(Page-level text extractions)
═══
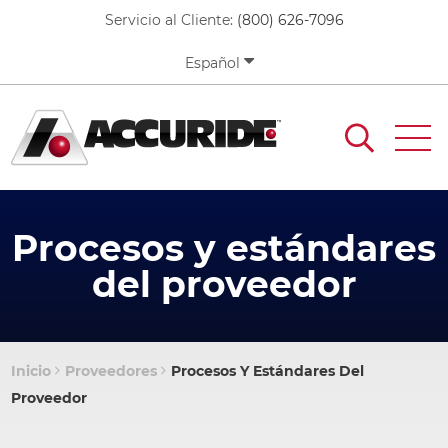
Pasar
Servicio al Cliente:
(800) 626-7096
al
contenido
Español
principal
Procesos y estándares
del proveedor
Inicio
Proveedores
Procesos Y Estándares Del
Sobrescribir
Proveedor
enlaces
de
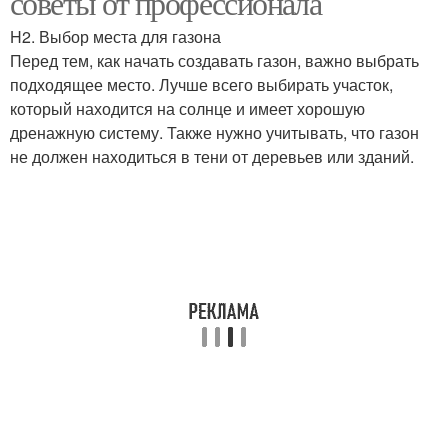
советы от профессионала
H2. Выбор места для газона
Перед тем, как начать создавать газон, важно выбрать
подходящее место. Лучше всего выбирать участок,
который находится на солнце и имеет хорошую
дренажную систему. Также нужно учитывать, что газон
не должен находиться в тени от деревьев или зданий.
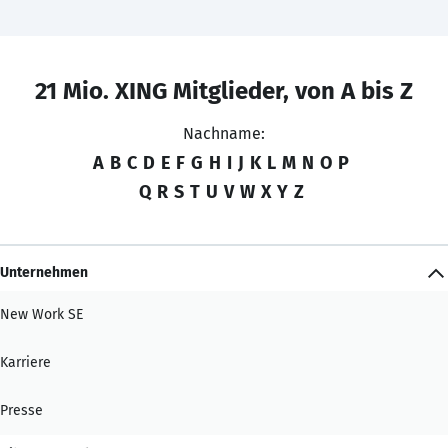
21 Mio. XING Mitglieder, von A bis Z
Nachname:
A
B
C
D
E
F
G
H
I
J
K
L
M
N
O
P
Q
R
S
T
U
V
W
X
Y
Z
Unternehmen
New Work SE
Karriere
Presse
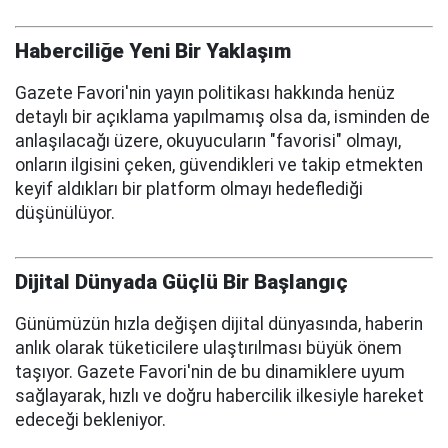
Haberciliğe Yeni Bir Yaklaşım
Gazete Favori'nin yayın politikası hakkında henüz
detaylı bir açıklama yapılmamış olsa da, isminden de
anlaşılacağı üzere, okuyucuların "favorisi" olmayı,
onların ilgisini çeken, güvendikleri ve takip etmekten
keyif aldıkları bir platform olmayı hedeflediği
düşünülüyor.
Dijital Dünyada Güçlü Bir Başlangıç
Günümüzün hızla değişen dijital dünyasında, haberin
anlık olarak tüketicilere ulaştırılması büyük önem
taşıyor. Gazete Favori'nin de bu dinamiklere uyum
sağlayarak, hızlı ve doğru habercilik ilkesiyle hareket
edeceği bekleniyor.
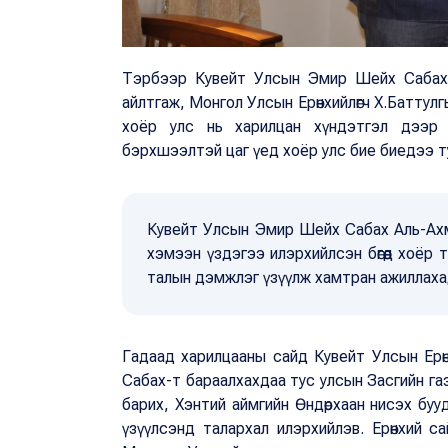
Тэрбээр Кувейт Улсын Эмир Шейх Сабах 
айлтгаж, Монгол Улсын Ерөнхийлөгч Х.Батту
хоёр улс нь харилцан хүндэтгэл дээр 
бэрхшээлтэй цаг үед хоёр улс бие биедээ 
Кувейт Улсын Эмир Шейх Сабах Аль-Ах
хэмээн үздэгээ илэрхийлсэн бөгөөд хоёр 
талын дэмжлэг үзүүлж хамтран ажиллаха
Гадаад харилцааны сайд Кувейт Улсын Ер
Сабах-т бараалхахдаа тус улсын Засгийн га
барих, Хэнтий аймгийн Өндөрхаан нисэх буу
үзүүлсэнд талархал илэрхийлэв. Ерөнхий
═══
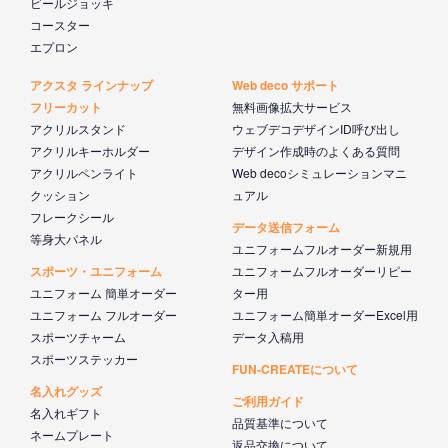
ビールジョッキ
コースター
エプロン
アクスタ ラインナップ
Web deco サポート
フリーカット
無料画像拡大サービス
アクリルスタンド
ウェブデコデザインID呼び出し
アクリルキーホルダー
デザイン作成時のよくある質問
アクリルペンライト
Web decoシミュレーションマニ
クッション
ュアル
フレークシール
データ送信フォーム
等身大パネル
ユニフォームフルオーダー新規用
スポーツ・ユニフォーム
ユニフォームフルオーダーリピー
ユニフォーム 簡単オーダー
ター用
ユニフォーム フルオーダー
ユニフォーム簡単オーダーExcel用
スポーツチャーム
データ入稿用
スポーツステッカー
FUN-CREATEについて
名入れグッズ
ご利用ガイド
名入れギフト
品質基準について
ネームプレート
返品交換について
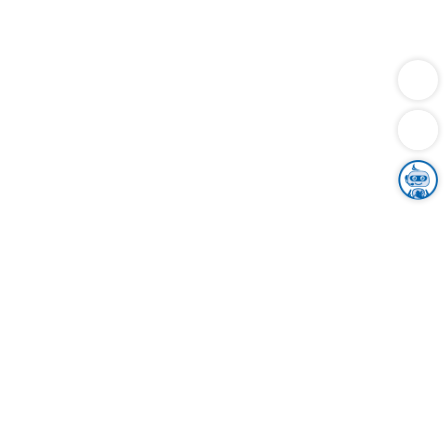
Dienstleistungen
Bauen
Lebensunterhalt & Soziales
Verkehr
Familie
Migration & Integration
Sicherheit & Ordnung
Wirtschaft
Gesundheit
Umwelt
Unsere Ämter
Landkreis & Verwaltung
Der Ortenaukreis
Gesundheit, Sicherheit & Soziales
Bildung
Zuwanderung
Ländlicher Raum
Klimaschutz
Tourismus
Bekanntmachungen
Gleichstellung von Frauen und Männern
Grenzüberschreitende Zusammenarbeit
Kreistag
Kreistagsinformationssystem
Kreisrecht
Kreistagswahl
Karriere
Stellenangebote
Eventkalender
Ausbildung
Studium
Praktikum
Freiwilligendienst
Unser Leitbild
═══
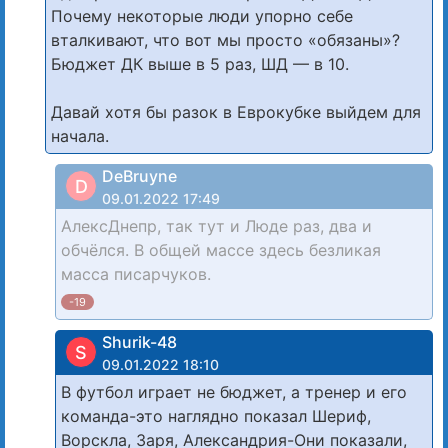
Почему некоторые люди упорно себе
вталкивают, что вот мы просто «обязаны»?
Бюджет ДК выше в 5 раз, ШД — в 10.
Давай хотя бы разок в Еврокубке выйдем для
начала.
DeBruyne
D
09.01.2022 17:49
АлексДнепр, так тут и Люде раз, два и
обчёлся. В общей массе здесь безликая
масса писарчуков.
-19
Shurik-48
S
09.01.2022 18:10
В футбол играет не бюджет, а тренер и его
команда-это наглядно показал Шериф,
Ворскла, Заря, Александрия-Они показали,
═══
## WHAT IS REQUIRED
Within the data above, the span starting at the line containing "барих, Хэнтий аймгийн Өндөрхаан нисэх буу" and ending at the line containing "үзүүлсэнд талархал илэрхийлэв. Ерөнхий" is to be retyped exactly, with no other lines.

## RESULT BELOW
барих, Хэнтий аймгийн Өндөрхаан нисэх буу
үзүүлсэнд талархал илэрхийлэв. Ерөнхий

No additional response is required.